Never follow the instructions on a bottle of shampoo

You’re in the shower, and it’s time to shampoo. You flip the bottle around to read the instructions, and inevitably find the following:

Lather, rinse, repeat.

Let’s break this down into a flowchart.

Do you see the problem here? Nowhere does it state when you should stop shampooing. In other words there’s no “stop condition” in this set of instructions — it doesn’t say “repeat if your hair is still dirty,” it simply says “repeat.” Always. Forever.

If you follow these instructions, you will be in the shower for the rest of your life! I hope you’ve stocked up on enough shampoo to last until you starve to death in your shower of doom, lest you run out and be unable to follow directions.

But at least you’ll be clean when the coroner arrives.

No, the only choice you have is to NOT follow directions. You simply must disobey your shampoo bottle if you wish to live. It’s that important.

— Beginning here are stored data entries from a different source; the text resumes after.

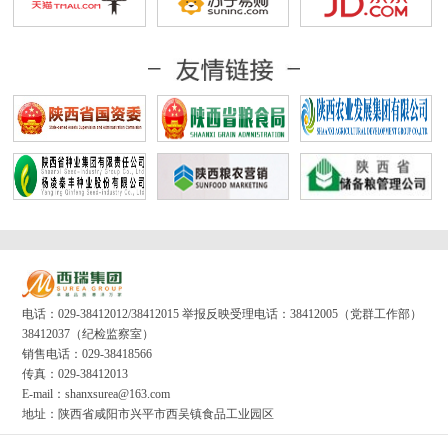
电话：029-38412012/38412015 举报反映受理电话：38412005（党群工作部）
38412037（纪检监察室）
销售电话：029-38418566
传真：029-38412013
E-mail：shanxsurea@163.com
地址：陕西省咸阳市兴平市西吴镇食品工业园区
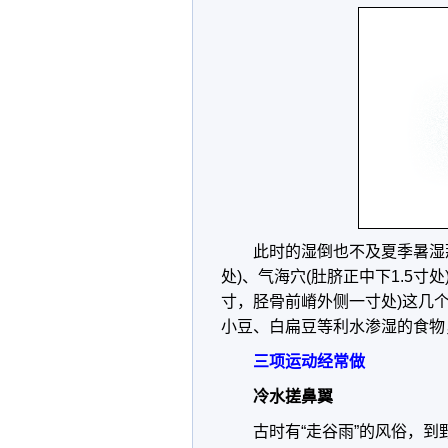
此时的湿倒也不及夏季暑湿
处)、气海穴(肚脐正中下1.5寸
寸，胫骨前嵴外侧一寸处)这几
小豆、白扁豆等利水渗湿的食物
三项运动经常做
冷水搓鼻翼
古时有“走谷雨”的风俗，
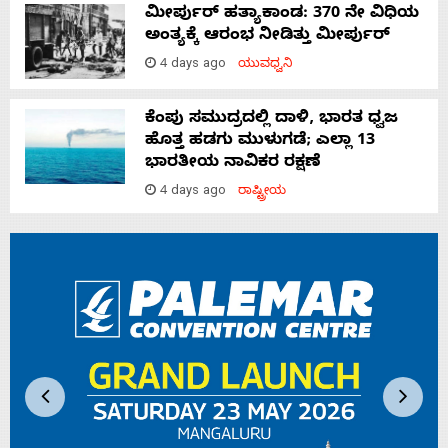
ಮೀರ್ಪುರ್ ಹತ್ಯಾಕಾಂಡ: 370 ನೇ ವಿಧಿಯ
ಅಂತ್ಯಕ್ಕೆ ಆರಂಭ ನೀಡಿತ್ತು ಮೀರ್ಪುರ್
4 days ago
ಯುವಧ್ವನಿ
ಕೆಂಪು ಸಮುದ್ರದಲ್ಲಿ ದಾಳಿ, ಭಾರತ ಧ್ವಜ
ಹೊತ್ತ ಹಡಗು ಮುಳುಗಡೆ; ಎಲ್ಲಾ 13
ಭಾರತೀಯ ನಾವಿಕರ ರಕ್ಷಣೆ
4 days ago
ರಾಷ್ಟ್ರೀಯ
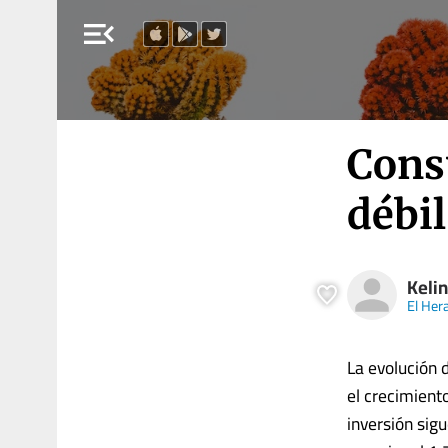
menu_open
Cons
débil
Keli
El Her
La evolución 
el crecimient
inversión sig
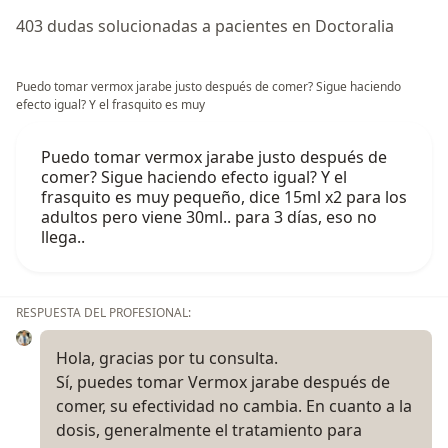
403 dudas solucionadas a pacientes en Doctoralia
Puedo tomar vermox jarabe justo después de comer? Sigue haciendo
efecto igual? Y el frasquito es muy
Puedo tomar vermox jarabe justo después de
comer? Sigue haciendo efecto igual? Y el
frasquito es muy pequeño, dice 15ml x2 para los
adultos pero viene 30ml.. para 3 días, eso no
llega..
RESPUESTA DEL PROFESIONAL:
Hola, gracias por tu consulta.
Sí, puedes tomar Vermox jarabe después de
comer, su efectividad no cambia. En cuanto a la
dosis, generalmente el tratamiento para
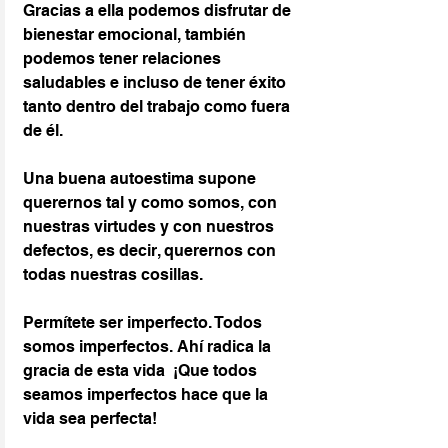
Gracias a ella podemos disfrutar de 
bienestar emocional, también 
podemos tener relaciones 
saludables e incluso de tener éxito 
tanto dentro del trabajo como fuera 
de él.
Una buena autoestima supone 
querernos tal y como somos, con 
nuestras virtudes y con nuestros 
defectos, es decir, querernos con 
todas nuestras cosillas.
Permítete ser imperfecto. Todos 
somos imperfectos. Ahí radica la 
gracia de esta vida  ¡Que todos 
seamos imperfectos hace que la 
vida sea perfecta!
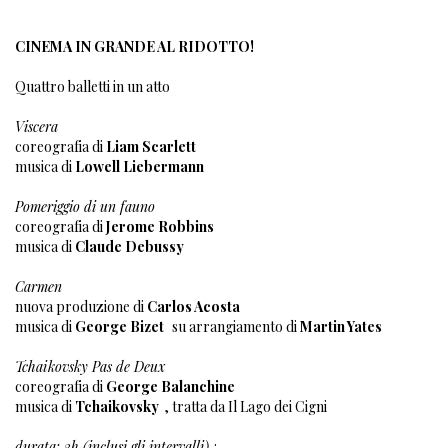
CINEMA IN GRANDE AL RIDOTTO!
Quattro balletti in un atto
Viscera
coreografia di
Liam Scarlett
musica di
Lowell Liebermann
Pomeriggio di un fauno
coreografia di
Jerome Robbins
musica di
Claude Debussy
Carmen
nuova produzione di
Carlos Acosta
musica di
George Bizet
su arrangiamento di
Martin Yates
Tchaikovsky Pas de Deux
coreografia di
George Balanchine
musica di
Tchaikovsky
, tratta da Il Lago dei Cigni
durata: 3h (inclusi gli intervalli)
:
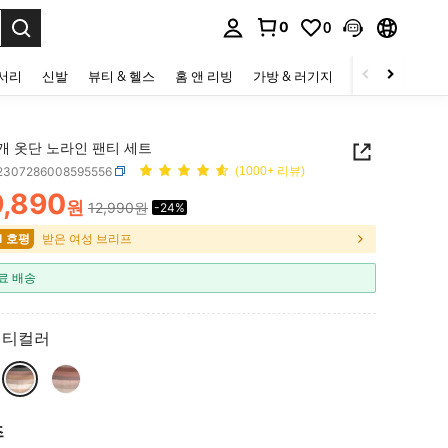
0
0
to select.
세서리
신발
뷰티 & 헬스
홈 앤 리빙
가방 & 러기지
스포츠 & 아웃
개 옷단 노라인 팬티 세트
i2307286008595556
(1000+ 리뷰)
9,890
원
12,990원
-24%
ICE AND AVAILABILITY
1 호평
받은 여성 브리프
료 배송
멀티컬러
즈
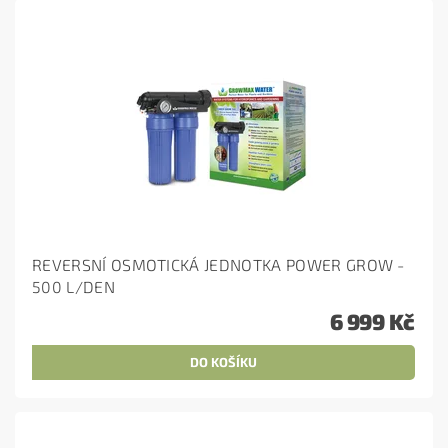
REVERSNÍ OSMOTICKÁ JEDNOTKA POWER GROW -
500 L/DEN
6 999 Kč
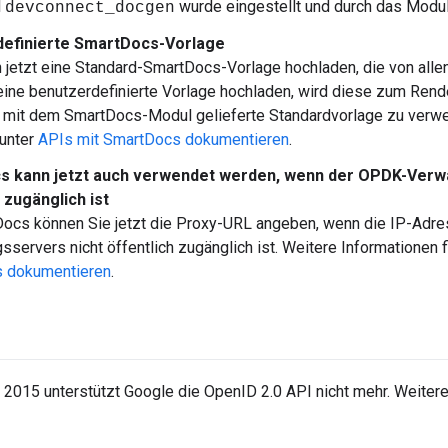
l
wurde eingestellt und durch das Modu
devconnect_docgen
efinierte SmartDocs-Vorlage
 jetzt eine Standard-SmartDocs-Vorlage hochladen, die von alle
ine benutzerdefinierte Vorlage hochladen, wird diese zum Rend
e mit dem SmartDocs-Modul gelieferte Standardvorlage zu verw
 unter
APIs mit SmartDocs dokumentieren
.
 kann jetzt auch verwendet werden, wenn der OPDK-Verwa
 zugänglich ist
Docs können Sie jetzt die Proxy-URL angeben, wenn die IP-Ad
sservers nicht öffentlich zugänglich ist. Weitere Informationen 
 dokumentieren
.
 2015 unterstützt Google die OpenID 2.0 API nicht mehr. Weitere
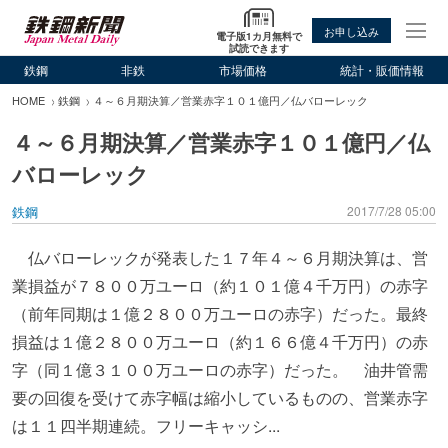
お申し込み
電子版1カ月無料で
試読できます
鉄鋼
非鉄
市場価格
統計・販価情報
HOME
鉄鋼
４～６月期決算／営業赤字１０１億円／仏バローレック
４～６月期決算／営業赤字１０１億円／仏
バローレック
鉄鋼
2017/7/28 05:00
仏バローレックが発表した１７年４～６月期決算は、営
業損益が７８００万ユーロ（約１０１億４千万円）の赤字
（前年同期は１億２８００万ユーロの赤字）だった。最終
損益は１億２８００万ユーロ（約１６６億４千万円）の赤
字（同１億３１００万ユーロの赤字）だった。 油井管需
要の回復を受けて赤字幅は縮小しているものの、営業赤字
は１１四半期連続。フリーキャッシ...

This conundrum calls into question many other instructions that you may follow blindly. If shampoo has misguided us, should we trust other directions? Maybe you should operate heavy machinery after taking NyQuil. Maybe you should let babies fall into plastic buckets. Maybe our pets should go in the microwave.

If we’re ever to trust product directions again, they’re going to have to change. As a first step, the shampoo manufacturers need to admit that we do not need to spend our lives trapped in the shower, lathering and rinsing.

Shampoo manufacturers, take heed: you need to add a stop condition to the directions to tell us when to stop and get out of the shower. Our lives are at stake. Thank you.